We begin by describing CI and its core tenets and phases and briefly comparing CI to CCAT. Following background on the San Francisco’s Tenderloin district and its Tenderloin Healthy Corner Store Coalition (TLHCSC or “the Coalition”), we describe the multimethod case study approach (Yin, 2003) used in this study. We then describe and critically analyze the Coalition and its processes and outcomes within a CI framework, with supplementation from CCAT. We discuss the challenges and benefits of CI, as well as implications for its potential further use, ideally in conjunction with the more developed CCAT or other collective action models in health promotion research, practice and policy.

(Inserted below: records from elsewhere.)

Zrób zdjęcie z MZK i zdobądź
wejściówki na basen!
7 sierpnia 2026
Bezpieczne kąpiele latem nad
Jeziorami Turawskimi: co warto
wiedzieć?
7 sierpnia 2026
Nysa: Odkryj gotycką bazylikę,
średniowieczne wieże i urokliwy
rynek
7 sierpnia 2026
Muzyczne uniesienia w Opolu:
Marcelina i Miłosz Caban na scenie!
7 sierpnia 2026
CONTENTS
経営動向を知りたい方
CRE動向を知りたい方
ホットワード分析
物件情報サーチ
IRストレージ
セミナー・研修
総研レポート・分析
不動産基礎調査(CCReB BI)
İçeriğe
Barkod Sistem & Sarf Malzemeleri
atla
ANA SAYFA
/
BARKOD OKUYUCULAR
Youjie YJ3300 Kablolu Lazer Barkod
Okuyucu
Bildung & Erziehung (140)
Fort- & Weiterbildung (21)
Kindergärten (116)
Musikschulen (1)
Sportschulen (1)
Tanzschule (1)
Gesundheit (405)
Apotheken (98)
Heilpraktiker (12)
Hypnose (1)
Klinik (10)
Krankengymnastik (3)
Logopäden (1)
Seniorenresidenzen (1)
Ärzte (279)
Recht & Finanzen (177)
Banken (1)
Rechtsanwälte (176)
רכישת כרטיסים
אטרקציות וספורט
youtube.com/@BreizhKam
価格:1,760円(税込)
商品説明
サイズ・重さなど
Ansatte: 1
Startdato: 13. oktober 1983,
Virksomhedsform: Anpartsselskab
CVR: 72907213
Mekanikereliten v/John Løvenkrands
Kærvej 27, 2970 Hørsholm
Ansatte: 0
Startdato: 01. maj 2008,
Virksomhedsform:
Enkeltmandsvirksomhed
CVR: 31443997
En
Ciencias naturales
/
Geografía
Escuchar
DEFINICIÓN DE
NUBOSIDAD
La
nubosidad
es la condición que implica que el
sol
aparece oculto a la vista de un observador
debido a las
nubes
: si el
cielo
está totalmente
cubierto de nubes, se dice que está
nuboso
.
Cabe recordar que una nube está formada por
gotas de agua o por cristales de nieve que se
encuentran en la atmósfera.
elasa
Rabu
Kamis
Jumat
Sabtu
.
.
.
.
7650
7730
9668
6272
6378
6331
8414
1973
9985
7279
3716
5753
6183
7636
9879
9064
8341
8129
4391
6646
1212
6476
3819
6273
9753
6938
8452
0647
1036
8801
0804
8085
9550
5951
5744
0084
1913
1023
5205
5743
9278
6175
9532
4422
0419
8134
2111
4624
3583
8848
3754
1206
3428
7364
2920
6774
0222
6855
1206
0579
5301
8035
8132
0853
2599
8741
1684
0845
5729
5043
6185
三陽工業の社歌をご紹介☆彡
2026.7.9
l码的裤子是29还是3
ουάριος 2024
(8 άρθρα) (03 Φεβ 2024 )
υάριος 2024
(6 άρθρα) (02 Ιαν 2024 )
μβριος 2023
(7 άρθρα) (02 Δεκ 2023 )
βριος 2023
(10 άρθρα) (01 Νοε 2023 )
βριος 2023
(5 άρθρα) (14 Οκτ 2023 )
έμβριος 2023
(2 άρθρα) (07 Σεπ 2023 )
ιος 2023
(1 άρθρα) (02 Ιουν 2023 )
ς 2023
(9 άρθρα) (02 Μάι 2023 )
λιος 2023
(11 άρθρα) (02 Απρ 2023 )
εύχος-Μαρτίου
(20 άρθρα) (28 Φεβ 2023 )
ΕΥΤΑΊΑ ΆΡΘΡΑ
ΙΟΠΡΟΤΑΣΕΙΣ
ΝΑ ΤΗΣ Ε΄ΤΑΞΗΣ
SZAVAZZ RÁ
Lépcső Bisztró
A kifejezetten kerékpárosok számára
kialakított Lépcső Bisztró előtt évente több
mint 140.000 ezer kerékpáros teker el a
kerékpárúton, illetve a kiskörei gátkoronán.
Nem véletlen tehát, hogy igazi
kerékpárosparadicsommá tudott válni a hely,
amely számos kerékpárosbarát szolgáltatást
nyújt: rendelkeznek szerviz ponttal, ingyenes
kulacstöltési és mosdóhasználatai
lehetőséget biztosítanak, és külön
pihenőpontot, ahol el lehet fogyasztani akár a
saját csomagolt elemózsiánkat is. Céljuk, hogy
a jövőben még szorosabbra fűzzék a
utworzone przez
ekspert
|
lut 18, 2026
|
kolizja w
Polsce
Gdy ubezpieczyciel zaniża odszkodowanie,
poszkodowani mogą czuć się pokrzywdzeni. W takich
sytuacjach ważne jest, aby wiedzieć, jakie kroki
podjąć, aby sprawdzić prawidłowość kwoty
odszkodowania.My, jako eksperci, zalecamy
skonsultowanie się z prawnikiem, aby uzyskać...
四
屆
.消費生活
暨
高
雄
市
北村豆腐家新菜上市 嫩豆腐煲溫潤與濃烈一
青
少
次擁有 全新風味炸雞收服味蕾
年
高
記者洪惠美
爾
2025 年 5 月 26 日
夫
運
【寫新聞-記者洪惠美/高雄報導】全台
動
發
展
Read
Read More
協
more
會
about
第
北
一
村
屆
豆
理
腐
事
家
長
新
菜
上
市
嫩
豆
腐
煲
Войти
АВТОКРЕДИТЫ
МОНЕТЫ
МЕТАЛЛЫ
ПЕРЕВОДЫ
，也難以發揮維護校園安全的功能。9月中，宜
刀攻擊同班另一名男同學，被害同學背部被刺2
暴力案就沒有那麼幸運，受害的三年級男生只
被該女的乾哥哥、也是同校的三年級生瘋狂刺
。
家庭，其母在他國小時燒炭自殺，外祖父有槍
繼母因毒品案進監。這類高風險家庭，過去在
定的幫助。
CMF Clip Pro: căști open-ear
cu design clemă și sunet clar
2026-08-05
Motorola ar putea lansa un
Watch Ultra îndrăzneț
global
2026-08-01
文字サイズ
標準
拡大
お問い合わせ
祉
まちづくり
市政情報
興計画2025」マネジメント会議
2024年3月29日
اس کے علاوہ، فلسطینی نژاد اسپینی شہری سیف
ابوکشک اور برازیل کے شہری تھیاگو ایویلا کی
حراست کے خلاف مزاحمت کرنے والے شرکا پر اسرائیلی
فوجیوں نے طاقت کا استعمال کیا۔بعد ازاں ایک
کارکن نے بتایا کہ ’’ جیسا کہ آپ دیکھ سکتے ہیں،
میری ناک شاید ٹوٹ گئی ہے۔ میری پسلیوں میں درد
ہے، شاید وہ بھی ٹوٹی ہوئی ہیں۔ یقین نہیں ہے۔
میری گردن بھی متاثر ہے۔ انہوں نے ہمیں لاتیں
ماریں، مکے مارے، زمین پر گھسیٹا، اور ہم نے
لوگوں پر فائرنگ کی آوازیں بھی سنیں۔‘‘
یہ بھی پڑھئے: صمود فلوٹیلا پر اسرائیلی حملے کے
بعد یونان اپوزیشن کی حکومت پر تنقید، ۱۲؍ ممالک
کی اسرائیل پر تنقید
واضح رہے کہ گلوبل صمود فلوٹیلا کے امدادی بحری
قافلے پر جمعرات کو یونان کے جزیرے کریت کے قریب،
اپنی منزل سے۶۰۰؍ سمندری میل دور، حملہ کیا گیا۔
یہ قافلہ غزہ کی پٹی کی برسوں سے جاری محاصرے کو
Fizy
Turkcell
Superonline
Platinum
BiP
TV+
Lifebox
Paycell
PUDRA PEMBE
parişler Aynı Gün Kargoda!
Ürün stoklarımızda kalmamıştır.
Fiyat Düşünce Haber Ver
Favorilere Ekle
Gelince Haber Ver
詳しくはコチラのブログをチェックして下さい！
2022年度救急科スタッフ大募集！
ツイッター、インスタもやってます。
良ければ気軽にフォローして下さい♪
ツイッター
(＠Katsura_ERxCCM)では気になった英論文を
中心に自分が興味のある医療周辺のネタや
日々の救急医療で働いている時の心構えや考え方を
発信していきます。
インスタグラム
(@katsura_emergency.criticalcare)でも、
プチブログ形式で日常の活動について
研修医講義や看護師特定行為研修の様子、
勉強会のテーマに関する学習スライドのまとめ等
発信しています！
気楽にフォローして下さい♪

The Collective Impact Model
Developed initially in business (Hanleybrown et al., 2012; Kania & Kramer, 2011), CI was designed as a model for collaboration to address complex problems by aligning partners across government, nonprofit, philanthropic, and private sectors and fully engaging members of the community. CI attempts to eliminate duplication of efforts while enhancing impact by attacking an issue from multiple angles with coordination and sharing of lessons learned (Kania & Kramer, 2011). The model includes several prerequisites to its three phases (Hanleybrown et al., 2012)—initiating action, organizing for impact, and sustaining action and impact—as well as the five core tenets discussed below (see Tables 1 and 2).
The Collective Impact Model: Phases and Core Tenets.
Source. Adapted from Kania and Kramer (2011) and Hanleybrown, Kania, and Kramer (2012).
Core Tenets and Conditions of Collective Impact.
Source. Adapted from Hanleybrown, Kania, and Kramer (2012).
Phases and Core Tenets of Collective Impact
Preconditions
Hanleybrown et al. (2012) discuss several prerequisites needed for CI’s successful application: adequate financial resources, an “influential champion” to engage decision makers and stakeholders across sectors, a “sense of urgency” for change, and an understanding that current approaches are insufficient.
Phase 1: Initiating Action
As Hanleybrown et al. (2012) note, “Initiating action requires an understanding of the landscape of key players and the existing work underway, baseline data on the social problem to develop the case for change, and an initial governance structure that includes strong and credible champions” (p. 6). Many of these preconditions continue in Phase 1, when the collaborative is convened and the structure of communication and decision making is created. The influential champion continues engaging cross-sector leaders and decision makers from diverse organizations with a stake in the issue. Community involvement also is critical, and facilitation of community outreach is therefore a key part of CI’s first phase. Data play an important early role, as analysis of data helps the group identify key issues and needs and make the case for their efforts (Hanleybrown et al., 2012).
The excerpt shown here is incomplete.